You have the right to request access to your personal data. You also have the right to request rectification or erasure or restriction of the processing of your personal data.
You also have the right to withdraw your consent at any time. Please note that withdrawal of consent will not have retroactive effect (processing of your personal data based on your consent before withdrawal is lawful up to the moment when you withdraw your consent).
Where applicable, you have the right to object to the processing of your data. Where applicable, you have the right to receive your personal data provided to the controller or to have your personal data transmitted directly to another controller (data portability).
You can direct your queries to eventseesc [dot] europa [dot] eu. The query will be dealt with within 15 working days.
You have the right to lodge a complaint with the European Data Protection Supervisor (edpsedps [dot] europa [dot] eu) if you consider that your rights under Regulation (EU) 2018/1725 have been infringed as a result of the processing of your personal data.
How long are your personal data kept for?
Your data (excluding photographs, audio and video recordings that have been published and personal data provided for registration purposes) are kept for as long as follow-up actions to the event are necessary with regard to the purpose(s) of the processing of personal data, as well as for the event and its related management. Personal data will be deleted from databases one year after the event, except the forms which will be retained for 10 years on the EESC's server. Data published on the internet and intranet will remain there indefinitely.
Data obtained for accreditation purposes are transferred to the Security service and then deleted by the VIP unit. The Security service retains data for one year (for details see privacy statement).
Financial data are stored in the archive of the Financial Officer of the unit. In accordance with the rules, the files must be kept for a minimum period of five years.
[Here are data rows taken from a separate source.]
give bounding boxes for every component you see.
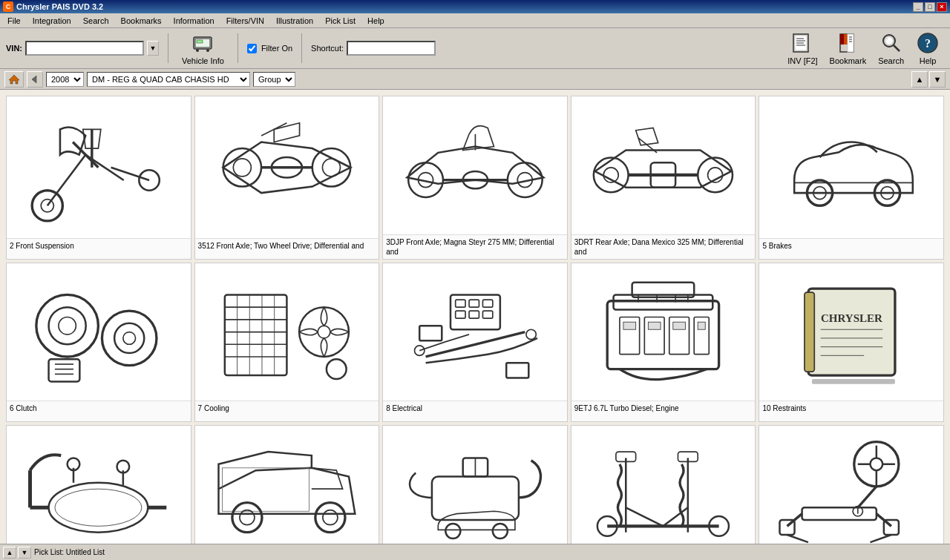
svg-point-146: [870, 458, 882, 470]
part-card-engine[interactable]: 9ETJ 6.7L Turbo Diesel; Engine: [571, 263, 756, 423]
part-image-exhaust: [7, 426, 191, 544]
part-card-brakes[interactable]: 5 Brakes: [759, 96, 944, 260]
svg-text:?: ?: [925, 37, 931, 50]
menu-help[interactable]: Help: [361, 15, 390, 27]
menu-file[interactable]: File: [1, 15, 27, 27]
maximize-button[interactable]: □: [925, 2, 935, 12]
part-label-3djp: 3DJP Front Axle; Magna Steyr 275 MM; Dif…: [383, 234, 567, 259]
svg-rect-152: [802, 507, 876, 520]
menu-filters-vin[interactable]: Filters/VIN: [220, 15, 270, 27]
menu-illustration[interactable]: Illustration: [270, 15, 319, 27]
svg-point-127: [232, 502, 262, 532]
svg-point-80: [299, 307, 349, 357]
part-label-3drt: 3DRT Rear Axle; Dana Mexico 325 MM; Diff…: [571, 234, 756, 259]
part-card-3djp[interactable]: 3DJP Front Axle; Magna Steyr 275 MM; Dif…: [382, 96, 568, 260]
help-button[interactable]: ? Help: [911, 30, 944, 67]
parts-grid: 2 Front Suspension 3512 Front Axle; Two …: [6, 96, 944, 544]
part-card-3512[interactable]: 3512 Front Axle; Two Wheel Drive; Differ…: [194, 96, 380, 260]
bookmark-button[interactable]: Bookmark: [825, 30, 871, 67]
menu-search[interactable]: Search: [77, 15, 115, 27]
axle-3drt-svg: [580, 103, 746, 227]
search-label: Search: [878, 56, 904, 65]
part-card-fuel[interactable]: 14 Fuel: [382, 425, 568, 544]
status-up-button[interactable]: ▲: [3, 547, 16, 559]
part-card-cooling[interactable]: 7 Cooling: [194, 263, 380, 423]
status-bar: ▲ ▼ Pick List: Untitled List: [0, 544, 950, 560]
svg-point-48: [594, 158, 629, 193]
exhaust-svg: [16, 433, 181, 544]
svg-point-128: [240, 510, 255, 524]
app-title: Chrysler PAIS DVD 3.2: [16, 2, 103, 11]
restraints-svg: CHRYSLER: [769, 270, 934, 394]
svg-point-135: [492, 524, 507, 538]
model-select[interactable]: DM - REG & QUAD CAB CHASIS HD: [87, 72, 250, 87]
svg-rect-84: [455, 300, 465, 307]
svg-line-151: [858, 487, 877, 507]
search-icon: [879, 31, 903, 55]
menu-integration[interactable]: Integration: [27, 15, 77, 27]
svg-rect-2: [197, 40, 203, 43]
toolbar-separator-3: [301, 33, 302, 63]
part-card-3drt[interactable]: 3DRT Rear Axle; Dana Mexico 325 MM; Diff…: [571, 96, 756, 260]
svg-point-3: [196, 49, 199, 52]
part-image-restraints: CHRYSLER: [759, 263, 943, 401]
part-card-exhaust[interactable]: 11 Exhaust: [6, 425, 191, 544]
inv-button[interactable]: INV [F2]: [783, 30, 822, 67]
vehicle-info-button[interactable]: Vehicle Info: [177, 30, 229, 67]
minimize-button[interactable]: _: [913, 2, 923, 12]
svg-line-19: [894, 45, 900, 51]
close-button[interactable]: ×: [937, 2, 947, 12]
engine-svg: [580, 270, 746, 394]
svg-rect-87: [455, 311, 465, 318]
svg-point-134: [445, 524, 460, 538]
part-card-clutch[interactable]: 6 Clutch: [6, 263, 191, 423]
svg-rect-94: [607, 301, 718, 369]
axle-3512-svg: [204, 104, 370, 231]
filter-section: Filter On: [247, 44, 292, 53]
svg-line-26: [48, 154, 85, 205]
scroll-up-button[interactable]: ▲: [911, 71, 928, 88]
toolbar: VIN: ▼ Vehicle Info Filter On Shortcut:: [0, 28, 950, 69]
scroll-down-button[interactable]: ▼: [929, 71, 946, 88]
svg-rect-103: [698, 322, 705, 329]
menu-pick-list[interactable]: Pick List: [319, 15, 361, 27]
search-toolbar-button[interactable]: Search: [874, 30, 908, 67]
svg-point-41: [408, 163, 443, 198]
part-card-electrical[interactable]: 8 Electrical: [382, 263, 568, 423]
vin-label: VIN:: [6, 44, 22, 53]
group-select[interactable]: Group: [253, 72, 295, 87]
part-image-3djp: [383, 96, 567, 234]
svg-point-82: [327, 359, 347, 379]
part-image-fuel: [383, 426, 567, 544]
nav-arrows: ▲ ▼: [911, 71, 946, 88]
vin-input[interactable]: [25, 41, 144, 56]
part-card-front-suspension[interactable]: 2 Front Suspension: [6, 96, 191, 260]
filter-on-checkbox[interactable]: [247, 44, 257, 53]
vin-dropdown-button[interactable]: ▼: [147, 41, 159, 56]
back-button[interactable]: [27, 71, 43, 88]
toolbar-separator-1: [168, 33, 168, 63]
svg-rect-89: [482, 311, 492, 318]
part-label-restraints: 10 Restraints: [759, 401, 943, 421]
svg-point-20: [885, 37, 893, 45]
part-card-rear-suspension[interactable]: 17 Rear Suspension: [571, 425, 756, 544]
part-card-steering[interactable]: 19 Steering: [759, 425, 944, 544]
svg-point-130: [323, 510, 338, 524]
home-button[interactable]: [4, 71, 24, 88]
shortcut-input[interactable]: [347, 41, 436, 56]
part-card-restraints[interactable]: CHRYSLER 10 Restraints: [759, 263, 944, 423]
part-card-frame[interactable]: 13 Frame, Bumper, and Fascia: [194, 425, 380, 544]
svg-point-117: [49, 483, 148, 533]
part-image-3512: [195, 96, 379, 238]
svg-rect-92: [419, 326, 442, 340]
status-down-button[interactable]: ▼: [18, 547, 31, 559]
title-bar: C Chrysler PAIS DVD 3.2 _ □ ×: [0, 0, 950, 13]
part-label-front-suspension: 2 Front Suspension: [7, 238, 191, 259]
window-controls[interactable]: _ □ ×: [913, 2, 947, 12]
help-icon: ?: [916, 31, 940, 55]
shortcut-label: Shortcut:: [311, 44, 344, 53]
svg-rect-126: [222, 467, 309, 510]
menu-bookmarks[interactable]: Bookmarks: [115, 15, 168, 27]
year-select[interactable]: 2008 2007 2006: [46, 72, 84, 87]
menu-information[interactable]: Information: [168, 15, 220, 27]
Individuals whose data are included in the Dynamics database are informed regularly about this fact and are given the possibility to request deletion of their data. Data stored in the Dynamics database are deleted within fifteen (15) working days upon receipt of a request. For more information please consult section 7 and 8 of the Dynamics privacy statement.
If you wish to delete these data at any time after you have given your consent, please contact us at youreuropeeesc [dot] europa [dot] eu.
Photographs and audio and video recordings that have been published (for example on the internet, social media channels or in publications) will remain in that format indefinitely.
Are your personal data transferred to a third country (non-EU Member State) or international organisation?
Your personal data will not be transferred to a non-EU Member State and/or international organisation.
Are personal data collected used for automated decision-making, including profiling?
The EESC will not use your personal data to make automated decisions about you. "Automated decisions" are defined as decisions made without human intervention.
Will your personal data be further processed for a purpose other than that for which the data were obtained?
Your personal data will not be further processed for a different purpose than the ones mentioned above.
Who can you contact if you have queries or complaints?
If you have any further questions about the processing of your personal data, please contact the unit in charge of the processing of your personal data: youreuropeeesc [dot] europa [dot] eu.
You may also contact the Data Protection Officer of the EESC (data [dot] protectioneesc [dot] europa [dot] eu) and/or the European Data Protection Supervisor (edpsedps [dot] europa [dot] eu) at any time.